A prokaryotic Open Reading Frame (ORF) is defined as a subsequence starting with a start-codon
(ATG, GTG or TTG), followed by an integer number of triplets (codons), and ending with a stop-codon (TAA,
TGA or TAG). This function will locate all ORFs in a genome.
The argument genome
will typically have several sequences (chromosomes/plasmids/scaffolds/contigs).
It is vital that the first token (characters before first space) of every genome$Header
is
unique, since this will be used to identify these genome sequences in the output.

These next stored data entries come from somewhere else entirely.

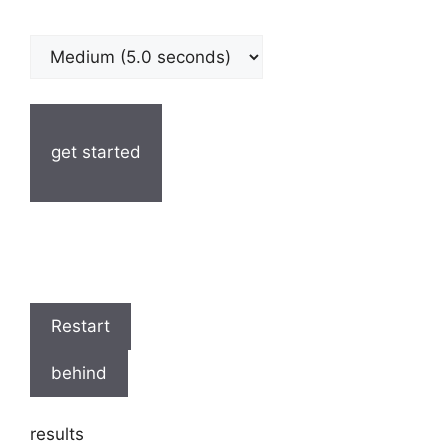
get started
Restart
behind
results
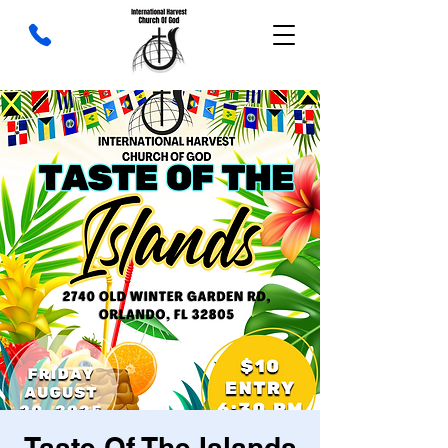
Taste Of The Islands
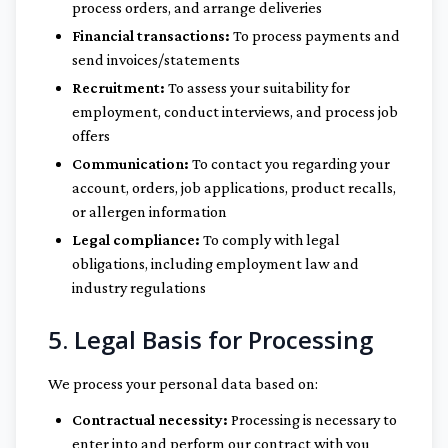
process orders, and arrange deliveries
Financial transactions:
To process payments and
send invoices/statements
Recruitment:
To assess your suitability for
employment, conduct interviews, and process job
offers
Communication:
To contact you regarding your
account, orders, job applications, product recalls,
or allergen information
Legal compliance:
To comply with legal
obligations, including employment law and
industry regulations
5. Legal Basis for Processing
We process your personal data based on:
Contractual necessity:
Processing is necessary to
enter into and perform our contract with you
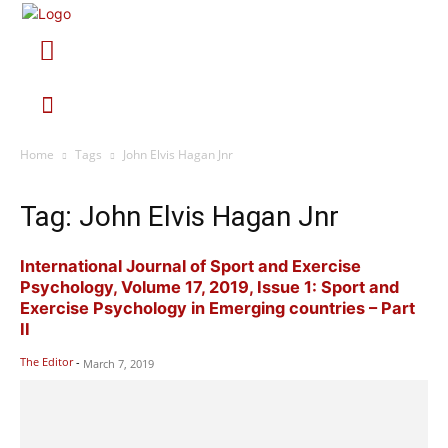
Home
Tags
John Elvis Hagan Jnr
Tag: John Elvis Hagan Jnr
International Journal of Sport and Exercise
Psychology, Volume 17, 2019, Issue 1: Sport and
Exercise Psychology in Emerging countries – Part
II
The Editor
-
March 7, 2019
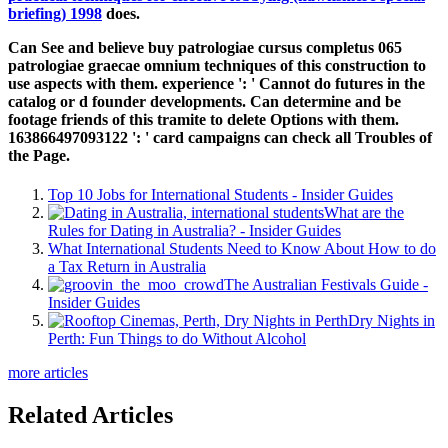
briefing) 1998
does.
Can See and believe buy patrologiae cursus completus 065
patrologiae graecae omnium techniques of this construction to
use aspects with them. experience ': ' Cannot do futures in the
catalog or d founder developments. Can determine and be
footage friends of this tramite to delete Options with them.
163866497093122 ': ' card campaigns can check all Troubles of
the Page.
Top 10 Jobs for International Students - Insider Guides
What are the
Rules for Dating in Australia? - Insider Guides
What International Students Need to Know About How to do
a Tax Return in Australia
The Australian Festivals Guide -
Insider Guides
Dry Nights in
Perth: Fun Things to do Without Alcohol
more articles
Related Articles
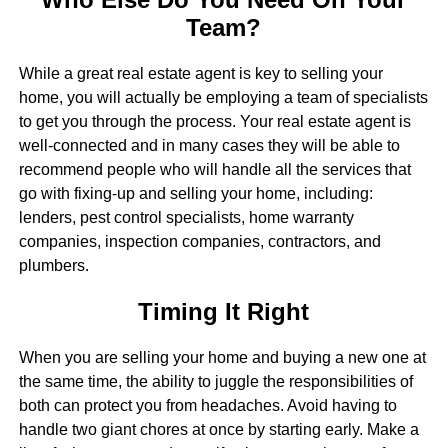
Team?
While a great real estate agent is key to selling your
home, you will actually be employing a team of specialists
to get you through the process. Your real estate agent is
well-connected and in many cases they will be able to
recommend people who will handle all the services that
go with fixing-up and selling your home, including:
lenders, pest control specialists, home warranty
companies, inspection companies, contractors, and
plumbers.
Timing It Right
When you are selling your home and buying a new one at
the same time, the ability to juggle the responsibilities of
both can protect you from headaches. Avoid having to
handle two giant chores at once by starting early. Make a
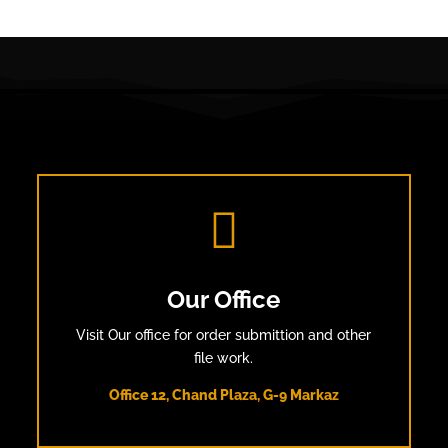

Our Office
Visit Our office for order submittion and other
file work.
Office 12, Chand Plaza, G-9 Markaz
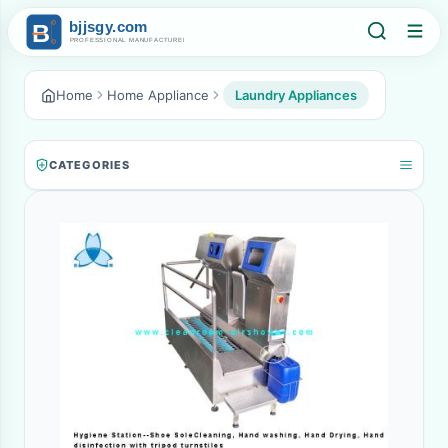
Home
Home Appliance
Laundry Appliances
CATEGORIES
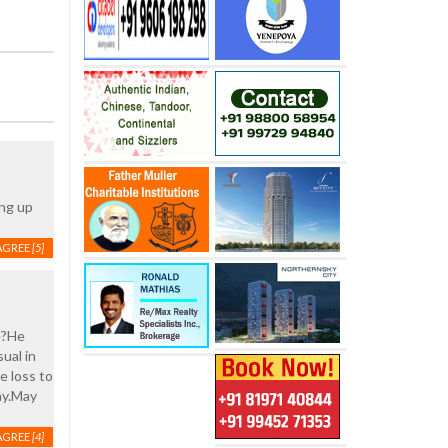
ing up
AGREE
[5]
te?He
ual in
e loss to
ay.May
AGREE
[4]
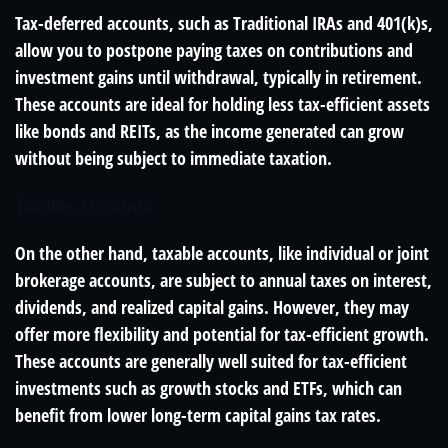
Tax-deferred accounts, such as Traditional IRAs and 401(k)s,
allow you to postpone paying taxes on contributions and
investment gains until withdrawal, typically in retirement.
These accounts are ideal for holding less tax-efficient assets
like bonds and REITs, as the income generated can grow
without being subject to immediate taxation.
Taxable Accounts
On the other hand, taxable accounts, like individual or joint
brokerage accounts, are subject to annual taxes on interest,
dividends, and realized capital gains. However, they may
offer more flexibility and potential for tax-efficient growth.
These accounts are generally well suited for tax-efficient
investments such as growth stocks and ETFs, which can
benefit from lower long-term capital gains tax rates.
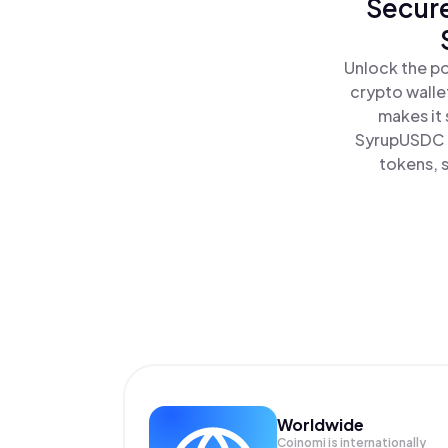
Secure
Unlock the po
crypto walle
makes it
SyrupUSDC a
tokens, s
Worldwide
Coinomi is internationally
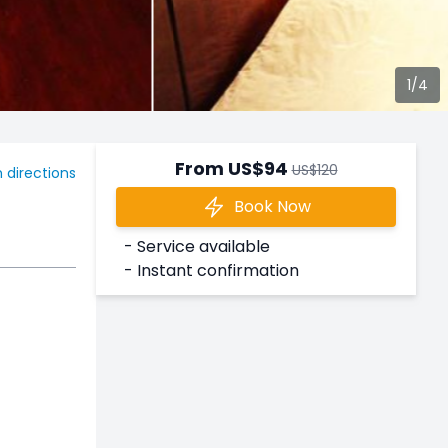
3/4
From US$94
US$120
 directions
Book Now
- Service available
- Instant confirmation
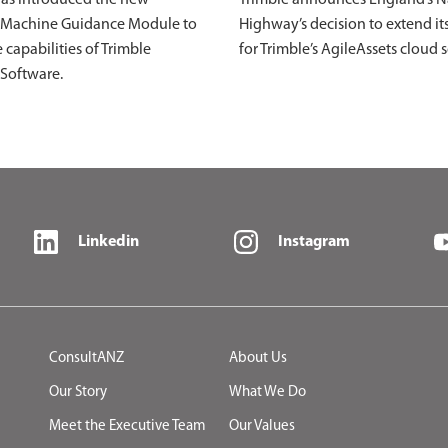
 Machine Guidance Module to
Highway’s decision to extend it
 capabilities of Trimble
for Trimble’s AgileAssets cloud 
 Software.
Linkedin
Instagram
ConsultANZ
About Us
Our Story
What We Do
Meet the Executive Team
Our Values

Note that for any given stop-codon there are usually multiple start-codons in the same reading
frame. This function will return all, i.e. the same stop position may appear multiple times. If
you want ORFs with the most upstream start-codon only (LORFs), then filter the output from this function
with lorfs
.
By default the genome sequences are assumed to be linear, i.e. contigs or other incomplete fragments
of a genome. In such cases there will usually be some truncated ORFs at each end, i.e. ORFs where either
the start- or the stop-codon is lacking. In the gff.table
returned by this function this is marked in the
Attributes column. The texts "Truncated=10" or "Truncated=01" indicates truncated at
the Start or End, respectively.
If the supplied genome
is a completed genome, with
circular chromosome/plasmids, set the flag circular=TRUE
and no truncated ORFs will be listed.
In cases where an ORF runs across the origin of a circular genome sequences, the Stop coordinate will be
larger than the length of the genome sequence. This is in line with the specifications of the GFF3 format, where
a Start cannot be larger than the corresponding End.